Rust is a very good and capable language and I enjoy using it. I can’t wait for the day it overtakes C or C++. But I want to know more about the program I’m using other than that it was written in a popular language.
“Written in rust” is basically a meme at this point.
not necessarily about the language, but things periodically getting rewritten or re-implemented is a useful exercise. it’s a moment for reflection and analysis of the structures and systems as a whole
This is typical of when a language is the new hotness. It eventually dies down, either because the language becomes endemic or it fades away.
Languages are easier to work with the bigger the ecosystem.
I’ve been installing a lot of things written in rust recently, and I’ve noticed a trend between them. They’re all stable, fast, and very user-friendly. I don’t really have to fiddle with them nearly as much. I think there’s a lot that goes into this, but it really boils down to: rust is safer and prevents huge categories of bugs, it’s incredibly stable and requires less debugging and maintenance, it has extremely high level abstractions to make development quick and less verbose, and it has the best tooling I have seen for any language. It enables developers so effectictively that the things that are usually tedious and difficult become easy and potentially mandatory, and so you just get better software.

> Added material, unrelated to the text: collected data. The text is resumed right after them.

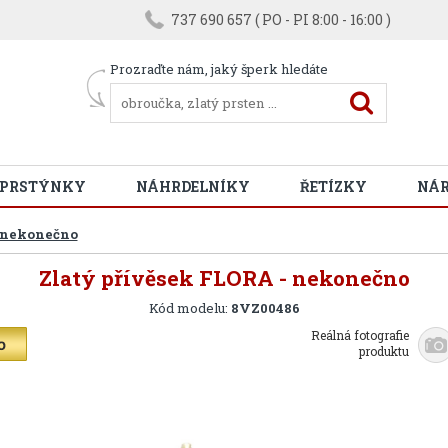
737 690 657 ( PO - PI 8:00 - 16:00 )
Prozraďte nám, jaký šperk hledáte
 PRSTÝNKY
NÁHRDELNÍKY
ŘETÍZKY
NÁ
- nekonečno
Zlatý přívěsek FLORA - nekonečno
Kód modelu:
8VZ00486
Reálná fotografie
produktu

I know that sounds pretty abstract and opinionated, but having used the language for several years now, and especially coming from Java, I have really felt an incredible difference - I stopped having to constantly fix breaking Gradle builds and JVM version management, I stopped getting null pointer exceptions, and I had much more powerful tools for building abstractions. When you see how much control and power rust gives you while still keeping you safe, it’s just night and day compared to the especially old languages like C.
Basically, anything written in rust will be better if it can enable developers to spend their time working on useful features instead of fixing bugs, fiddling with build systems and fragile legacy infrastructure cobbled together from dozens of third party tools.